The fire had not died, it was flickering slowly.
Waiting to flare up.
It was dusk when Cynthia found him again.
The Palace Gardens lay quiet, its trees heavy with late summer fruit and flickering lanterns. The breeze stirred the petals of portulaca and begonias that only bloomed around this time of year.
Casimir sat beneath a tree, his cloak draped loosely over his shoulders. He no longer wore the crown.
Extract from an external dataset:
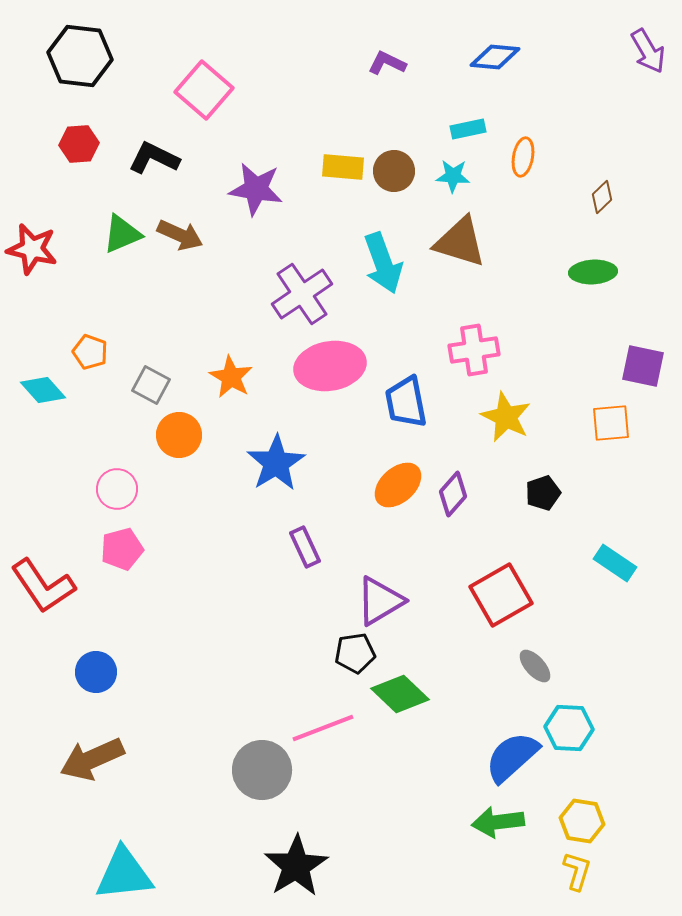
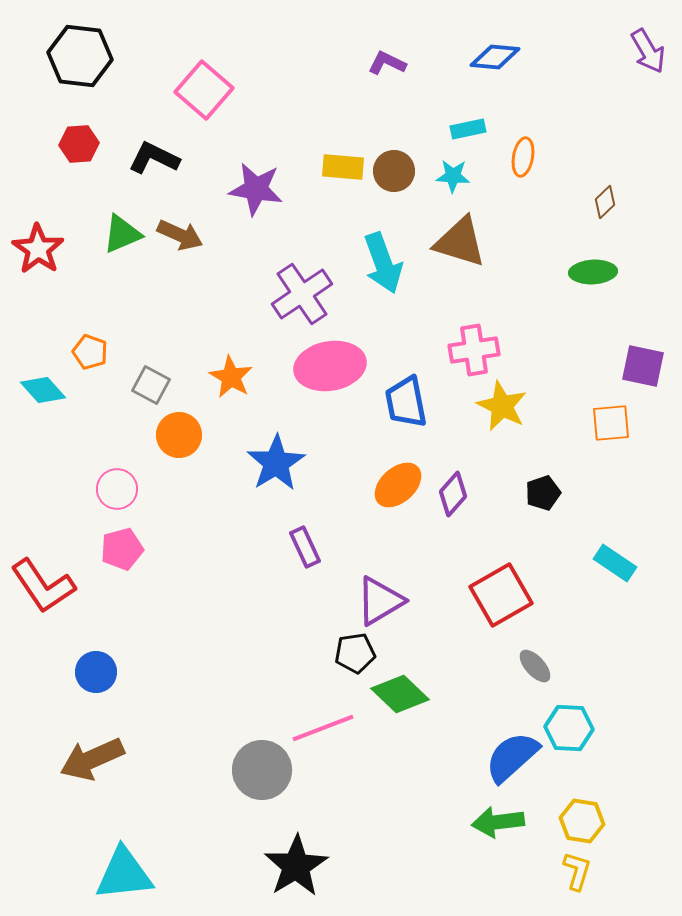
brown diamond at (602, 197): moved 3 px right, 5 px down
red star at (32, 249): moved 6 px right; rotated 21 degrees clockwise
yellow star at (506, 417): moved 4 px left, 11 px up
The firelight glinted off the jagged scar running along his jaw, a gift from Arabella’s blade that was meant to humble him.
He didn’t look up when Cynthia approached, just spoke, softly to her.
"They think I should be resting."
"They are not wrong," she replied, lowering herself to the grass beside him.
A long silence settled between them filled with the sound of crickets and distant laughter from the palace.
Casimir broke the silence. "Do you know what she once said to me when she was torturing me?"
Cynthia didn’t speak, she waited.
"She said, You were never meant to rule. You’re a relic. A boy made of fire and sentiment." He let out a dry laugh. "The terrible thing is... for a moment, I believed her."
Cynthia’s eyes burned. "Don’t you dare."
"I did." He looked at her now, and it hurt because she saw the truth in his gaze. Not weakness but grief. "I believed her when she said no one would come. That the courts would forget me and that I was alone."
"You weren’t." Cynthia replied swiftly.
"You did come," he said, softer. "You brought the fire to her gates. You fought to find me."
"You’re my cousin," she said her voice trembling. "My king. My family. I’d burn the world to bring you home."
Casimir turned back to the begonia petals, reaching out to brush one with his fingertips. It curled inward responding to his warmth.
"I thought I was going to die in that cell, Cynthia. I made peace with it. I was not afraid of death I was afraid that I would fade and become the hollow man she was shaping me to be."
"You didn’t," she whispered. "You didn’t fade. You endured."
He swallowed hard, then leaned his head back against the tree and closed his eyes.
"I don’t feel like a king anymore."
"Good," Cynthia said fiercely. "Because the best kings aren’t the ones who cling to their thrones. They’re the ones who carry their scars and still choose to rise from the ashes."
He looked at her again. "You sound like her."
"Caroline?"
He nodded. "She believed I could still be something. Even before I did."
Cynthia smiled faintly. "She’s right. You’re not the man you were before Arabella. But maybe that’s not a loss. Maybe it’s a beginning."
Another silence passed.
Then Casimir reached into his cloak and pulled out the shattered remnant of the silver bracelet. He set it down between them, the metal still scorched.
"I want this kept," he said. "As a warning and a memory. To remind me that even kings can bleed."
Cynthia touched the edge of it, a smile forming on her lips. "And that cousins can come to drag them out of the abyss."
Casimir smiled and this time it wasn’t bitter.
"I won’t forget," he said. "What you did and what it cost."
"And I would do it again," she said.
They sat together as the lanterns burned and the sky shifted from violet to indigo. No crown. No ceremony. Just two survivors in a garden of summer blossoms.